De acuerdo. Lerabé y Guedé se negaron a vender, pero ¿ahora qué? Pese a las buenas condiciones naturales, los agricultores del walo, la zona próxima al río, siguen cultivando como hace siglos y los sistemas de distribución son arcaicos. Falta modernización y un plan, créditos agrícolas y canales de venta seguros. "Aquí vendemos el kilo de pepino a 100 francos CFA (unos 15 céntimos de euro), en Dakar se compra a 800 (1,2 euros). Los productores están exhaustos, no pueden hacer una previsión de cuánto van a ganar. La falta de apoyo del Estado explica por qué algunos deciden vender", asegura el agricultor Ibrahima Sow, vecino de Guedé.

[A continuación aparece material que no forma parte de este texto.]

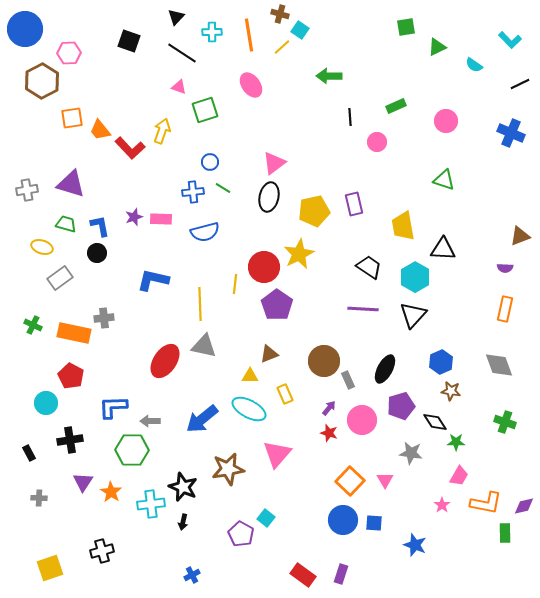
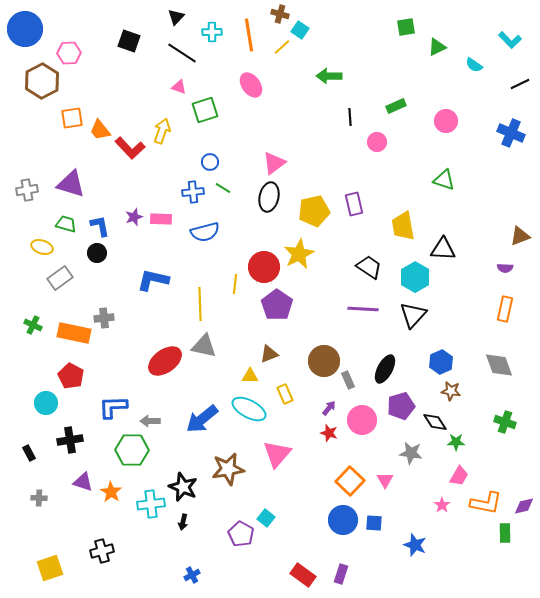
red ellipse at (165, 361): rotated 20 degrees clockwise
purple triangle at (83, 482): rotated 45 degrees counterclockwise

Para dar una alternativa a esta zona, la ONG Enda Pronat tiene una idea. "La tierra está ahí, el agua está ahí, la mano de obra también. Solo nos faltan los recursos económicos para hacerlo", asegura Mariam Sow. Cerca de Guedé, 38 mujeres y dos hombres han convertido una parcela de 7.000 metros cuadrados en un vergel donde la mandioca, los pimientos, el hibisco y las patatas llenan cada rincón. El río Doue pasaba justo al lado, pero no tenían dinero para traer el agua. Enda les facilitó los fondos para comprar una bomba que succiona el agua y la canalización que la transporta hasta el huerto. "Antes esta tierra apenas producía; ahora míralo tú mismo, todo se da", asegura Marieta Ba, presidenta de la cooperativa. "Es una manera de que la comunidad vea sentido a explotar la tierra; un ejemplo pequeño, pero inspirador", añade Sow.

La tarde cae sobre Lerabé. De vuelta a la casa del diom Samba Diba, es el momento de hacer balance. "El Estado deja morir la actividad agrícola local para facilitar la entrada de los extranjeros", opina, "no quiere que los campesinos salgamos de la miseria y de la ignorancia". Todos asienten con la cabeza. Y cuenta una historia. "Una vez, un poderoso tubab vino hasta aquí, se dio una vuelta en su vehículo por los arrozales y, cuando terminó, con un pie en el coche ya para irse y otro en el suelo, me preguntó que cuáles eran nuestros problemas. Ni le contesté, no valía la pena. Así no se puede entender nada, hay que venir con paciencia y vivir esta tierra para saber lo que está pasando". De momento, Lerabé no se vende.